The permanent collection has already been removed. I don't know whether they'll try to find room for some or all of the pieces elsewhere - maybe at the American Art Museum? - or if they'll simply put the items in storage. Maybe things will rotate between storage and display? Maybe they'll put some things in the Castle? If only the Arts and Industries Building was open, they could set up shop there. Oh well, they'll re-open in time, no matter what they do with their collection now. Here's what I saw today before the doors close for the present:
Grand Salon Installation: Paintings from the Smithsonian American Art Museum
If you want to have a look at the Salon arrangement of paintings, hurry over, as it closes on Monday. As I mentioned in one of my recent posts, I just don't like this style of presentation. Today's visit did nothing to change my mind. I find that I can't really concentrate on any one painting, as I'm being constantly distracted by something else. I tried to determine why the paintings had been hung as they had, but, although some of the pieces did seem to go together, I found myself shaking my head in confusion a good bit.
It's also hard to see the paintings. I was craning my neck trying to see the things hung at the top, which does not make for a comfortable way to pass the time. The room itself is lovely, and a great space for this type of display; it's just not to my taste.
I was happy to see several pieces by Romaine Brooks. One of them, her "Self Portrait" had been featured in the National Portrait Gallery's Hide/Seek. I recognized it immediately (which is always an ego boost), and was happy to see other of her works. She has a definite style to her work, so once you've picked up on it, you can see others quite quickly. It was nice to see the piece again, rather like running into an old friend unexpectedly.
Verdict: If you like the salon style of display, don't miss this opportunity to see what I suppose is an excellent example of it.
Infinite Place: The Ceramic Art of Wayne Higby
I was unfamiliar with the work of Wayne Higby before I saw this exhibit, and I'm glad I made time to have a look. His stuff is very interesting and unlike anything else I've seen. To say his ceramics are three-dimensional doesn't really do them justice. They are commonly interpreted as 3D landscapes, and I see what the people who describe his work this way mean. It's as if a landscape painting has leapt off the page and emerged as an topographical object. It's hard to describe, but very neat to see. Higby doesn't care for this description, as he finds it too limiting. He likes to say that the viewer can imagine an infinite expanse in his ceramics; that they are limited only by their own imaginations. I confess, the 3D landscape description is the best I can come up with!
Higby has also done work in tiles.

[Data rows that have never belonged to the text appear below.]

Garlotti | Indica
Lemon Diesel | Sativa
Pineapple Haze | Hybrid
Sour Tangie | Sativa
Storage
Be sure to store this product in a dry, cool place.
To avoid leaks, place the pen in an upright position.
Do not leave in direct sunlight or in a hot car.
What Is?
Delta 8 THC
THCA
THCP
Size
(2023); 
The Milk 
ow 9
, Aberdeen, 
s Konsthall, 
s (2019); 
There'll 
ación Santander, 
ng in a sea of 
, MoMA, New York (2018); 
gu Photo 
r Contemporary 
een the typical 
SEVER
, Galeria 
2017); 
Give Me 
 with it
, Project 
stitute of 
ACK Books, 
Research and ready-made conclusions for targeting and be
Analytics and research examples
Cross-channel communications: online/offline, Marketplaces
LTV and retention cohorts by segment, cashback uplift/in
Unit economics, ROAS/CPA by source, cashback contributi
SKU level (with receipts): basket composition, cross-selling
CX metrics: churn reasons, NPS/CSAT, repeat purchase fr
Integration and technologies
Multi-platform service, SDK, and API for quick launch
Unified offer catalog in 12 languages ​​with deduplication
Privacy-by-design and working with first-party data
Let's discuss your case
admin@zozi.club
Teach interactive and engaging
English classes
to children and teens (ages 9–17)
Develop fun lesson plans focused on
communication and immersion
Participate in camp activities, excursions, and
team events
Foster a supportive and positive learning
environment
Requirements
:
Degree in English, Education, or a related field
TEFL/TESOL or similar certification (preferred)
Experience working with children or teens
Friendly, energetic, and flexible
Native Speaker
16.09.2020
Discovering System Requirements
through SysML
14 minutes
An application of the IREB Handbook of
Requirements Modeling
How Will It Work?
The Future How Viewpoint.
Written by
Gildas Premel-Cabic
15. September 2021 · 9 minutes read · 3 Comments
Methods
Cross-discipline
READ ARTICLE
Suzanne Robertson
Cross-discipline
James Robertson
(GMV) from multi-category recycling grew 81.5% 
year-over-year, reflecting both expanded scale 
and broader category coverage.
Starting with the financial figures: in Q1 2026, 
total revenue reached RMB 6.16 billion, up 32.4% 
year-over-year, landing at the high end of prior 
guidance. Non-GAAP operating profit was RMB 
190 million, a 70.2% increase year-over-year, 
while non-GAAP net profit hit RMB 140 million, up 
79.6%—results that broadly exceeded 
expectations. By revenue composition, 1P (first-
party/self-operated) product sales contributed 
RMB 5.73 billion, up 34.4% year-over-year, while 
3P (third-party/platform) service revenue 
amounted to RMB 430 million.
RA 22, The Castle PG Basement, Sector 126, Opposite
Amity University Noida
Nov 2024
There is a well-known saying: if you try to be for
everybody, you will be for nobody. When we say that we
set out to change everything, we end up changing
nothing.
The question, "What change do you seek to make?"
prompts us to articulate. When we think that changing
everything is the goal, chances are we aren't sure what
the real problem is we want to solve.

His pieces tend to be major installations in public buildings and corporate headquarters; no small scale stuff here. Obviously, only a sampling of his work is on display, but between that and the photographs of the full works, you get a sense of what he's doing. I'd very much like to see one of his full works; they looked very impressive.

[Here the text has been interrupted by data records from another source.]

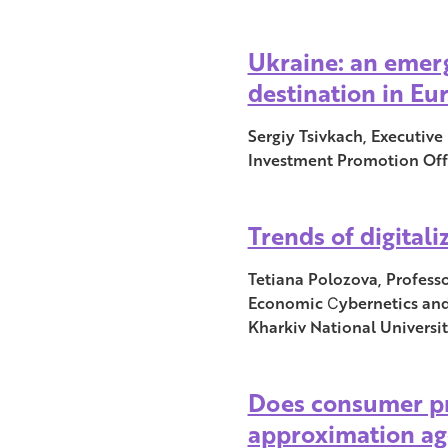
Ukraine: an emer
destination in Eu
Sergiy Tsivkach, Executive
Investment Promotion Off
Trends of digital
Tetiana Polozova, Profess
Economic Сybernetics and
Kharkiv National Universit
Does consumer pr
approximation ag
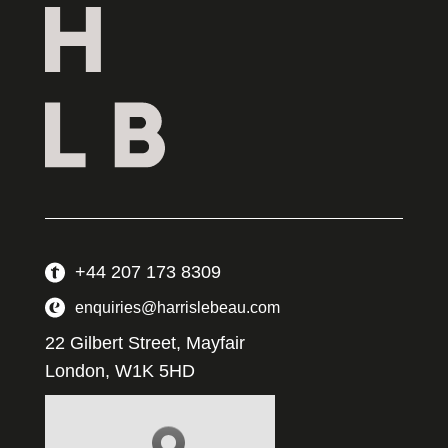
+44 207 173 8309
enquiries@harrislebeau.com
22 Gilbert Street, Mayfair
London, W1K 5HD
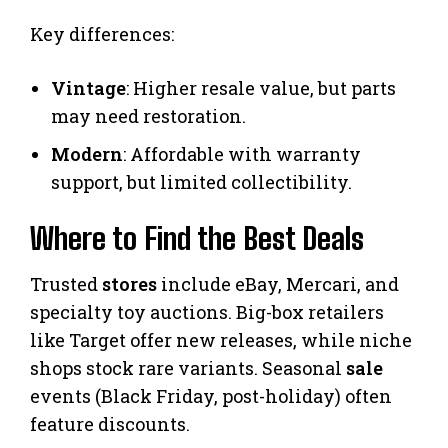
Key differences:
Vintage
: Higher resale value, but parts
may need restoration.
Modern
: Affordable with warranty
support, but limited collectibility.
Where to Find the Best Deals
Trusted
stores
include eBay, Mercari, and
specialty toy auctions. Big-box retailers
like Target offer new releases, while niche
shops stock rare variants. Seasonal
sale
events (Black Friday, post-holiday) often
feature discounts.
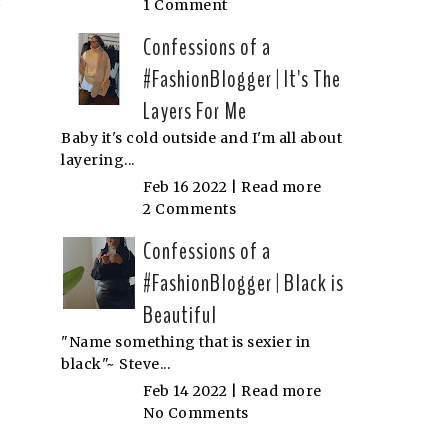
1 Comment
Confessions of a
#FashionBlogger | It's The
Layers For Me
Baby it's cold outside and I'm all about
layering...
Feb 16 2022 |
Read more
2 Comments
Confessions of a
#FashionBlogger | Black is
Beautiful
"Name something that is sexier in
black"~ Steve...
Feb 14 2022 |
Read more
No Comments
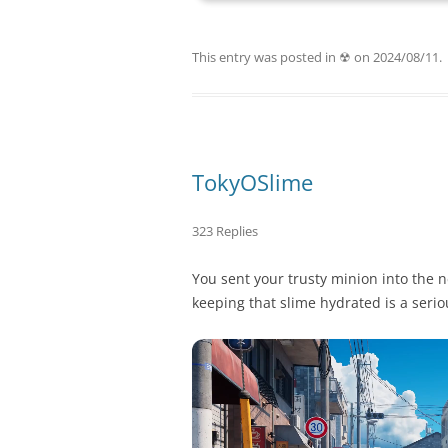
This entry was posted in
☢
on
2024/08/11
.
TokyOSlime
323 Replies
You sent your trusty minion into the n
keeping that slime hydrated is a ser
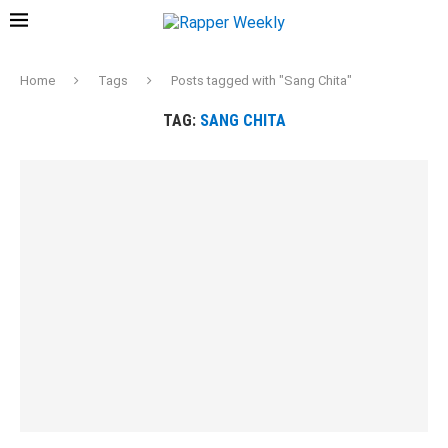
Home
Tags
Posts tagged with "Sang Chita"
TAG:
SANG CHITA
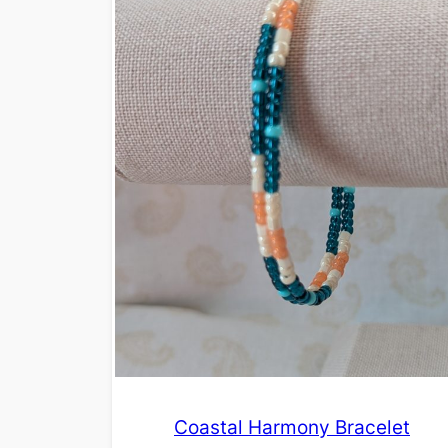
Coastal Harmony Bracelet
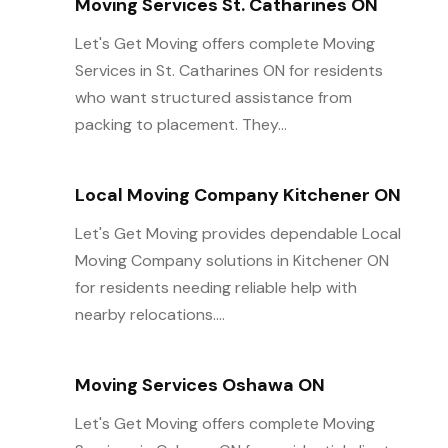
Moving Services St. Catharines ON
Let's Get Moving offers complete Moving
Services in St. Catharines ON for residents
who want structured assistance from
packing to placement. They...
Local Moving Company Kitchener ON
Let's Get Moving provides dependable Local
Moving Company solutions in Kitchener ON
for residents needing reliable help with
nearby relocations....
Moving Services Oshawa ON
Let's Get Moving offers complete Moving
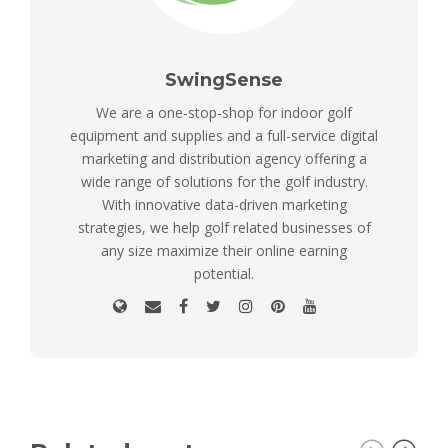
SwingSense
We are a one-stop-shop for indoor golf
equipment and supplies and a full-service digital
marketing and distribution agency offering a
wide range of solutions for the golf industry.
With innovative data-driven marketing
strategies, we help golf related businesses of
any size maximize their online earning
potential.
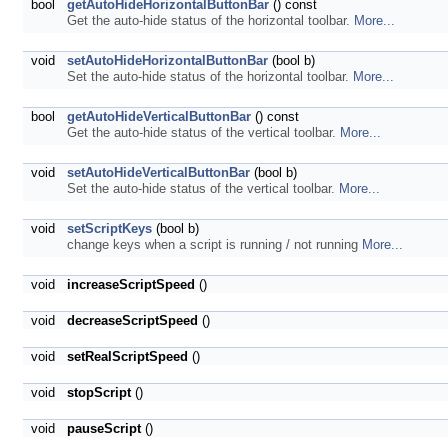
bool
getAutoHideHorizontalButtonBar
() const
Get the auto-hide status of the horizontal toolbar.
More...
void
setAutoHideHorizontalButtonBar
(bool b)
Set the auto-hide status of the horizontal toolbar.
More...
bool
getAutoHideVerticalButtonBar
() const
Get the auto-hide status of the vertical toolbar.
More...
void
setAutoHideVerticalButtonBar
(bool b)
Set the auto-hide status of the vertical toolbar.
More...
void
setScriptKeys
(bool b)
change keys when a script is running / not running
More...
void
increaseScriptSpeed
()
void
decreaseScriptSpeed
()
void
setRealScriptSpeed
()
void
stopScript
()
void
pauseScript
()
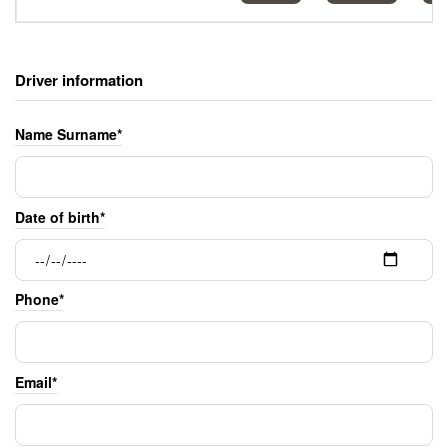
Driver information
Name Surname*
Date of birth*
Phone*
Email*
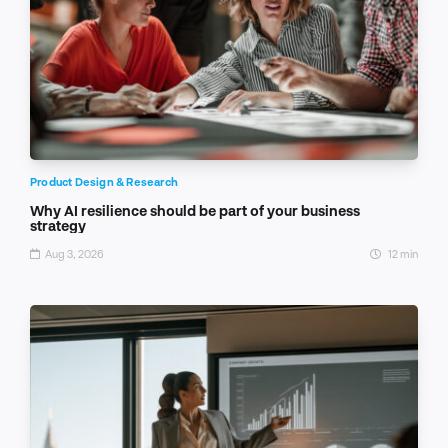
Product Design & Research
Why AI resilience should be part of your business
strategy
Aug 3, 2026
12 min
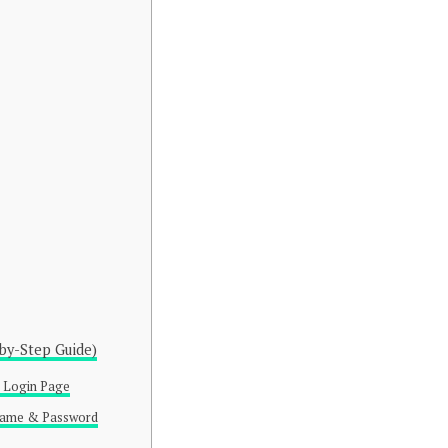
by-Step Guide)
al Login Page
rname & Password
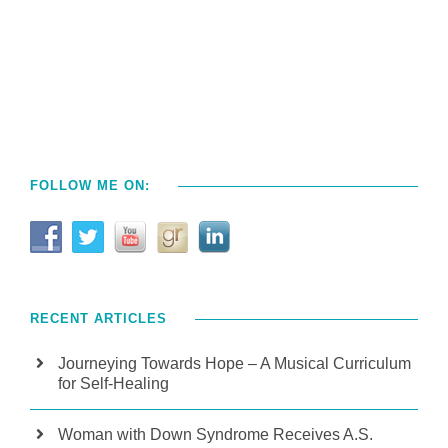
FOLLOW ME ON:
RECENT ARTICLES
Journeying Towards Hope – A Musical Curriculum
for Self-Healing
Woman with Down Syndrome Receives A.S.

Although Higby is from Colorado and much of his work has a decidedly Western feel to it, one of his series of bowls was inspired by his trip to the Maine coast. It's always nice to see something with a Maine connection (I've spent many happy days in the state, visiting friends), and these were very fine pieces.

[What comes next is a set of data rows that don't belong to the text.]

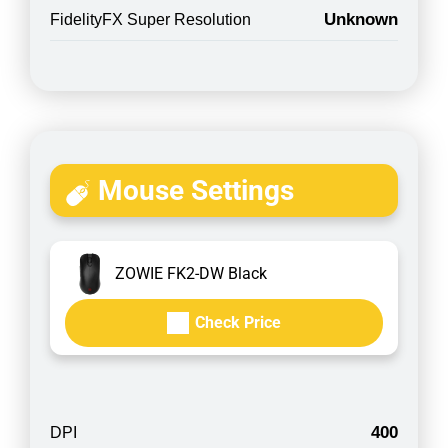
Unknown
FidelityFX Super Resolution
Mouse Settings
ZOWIE FK2-DW Black
Check Price
400
DPI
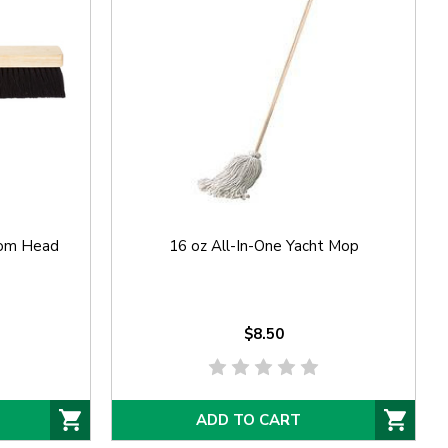
oom Head
16 oz All-In-One Yacht Mop
$8.50
ADD TO CART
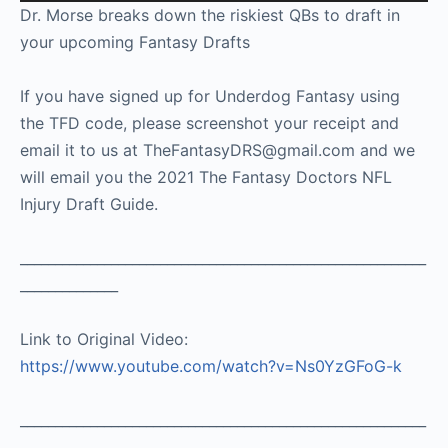
Player
Dr. Morse breaks down the riskiest QBs to draft in
your upcoming Fantasy Drafts
If you have signed up for Underdog Fantasy using
the TFD code, please screenshot your receipt and
email it to us at TheFantasyDRS@gmail.com and we
will email you the 2021 The Fantasy Doctors NFL
Injury Draft Guide.
__________________________________________________________
______________
Link to Original Video:
https://www.youtube.com/watch?v=Ns0YzGFoG-k
__________________________________________________________
________________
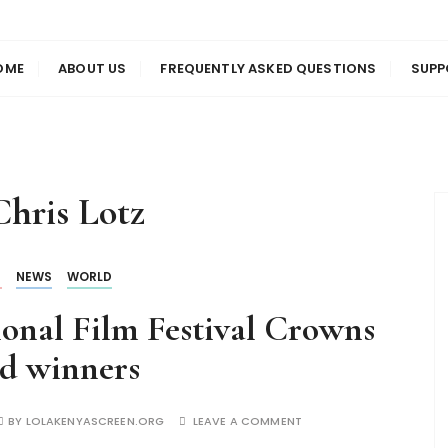
us
en
OME
ABOUT US
FREQUENTLY ASKED QUESTIONS
SUPP
Chris Lotz
S
NEWS
WORLD
onal Film Festival Crowns
d winners
BY
LOLAKENYASCREEN.ORG
LEAVE A COMMENT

Verdict: Don't miss this show if you like ceramics; Higby's work is fantastic.
A Measure of Earth: The Cole-Ware Collection of American Baskets
I ended my visit to the Renwick with a look at this lovely show on American baskets. Steven Cole and Martha Ware have given the Renwick a wonderful collection, all of which are functional, made from natural materials harvested by the basket makers. People making baskets this way live a life that is far removed from urban or suburban America. Their lives are lived in rural communities, where they can find their raw materials easily, or else they are spent seeking out raw materials. In either case, their lives are a journey of collection and creation.
Theirs is also a dying art, as most people purchase cheap plastic baskets when they need them. Even in the heyday of basket making, it never paid well, and when people no longer had to make baskets, they stopped and turned to more lucrative pursuits. The only exception to this rule is the seagrass baskets in South Carolina, where the craft is passed down from one generation to another within families, and the tourists are happy to purchase them. I particularly liked the baskets made by Darryl and Karen Arawjo (not sure if they're a married couple, or brother and sister or what). Also, Jeffrey Gale's baskets reminded my very strongly of baskets I've seen at the local craft fair year after year.
The other great thing about this exhibit is the "hands on gallery." You can actually touch the baskets, which is a great way to appreciate and understand the craftsmanship. I only wish more museums would try to incorporate more things you can touch.
Verdict: A great show, especially if you like basketry.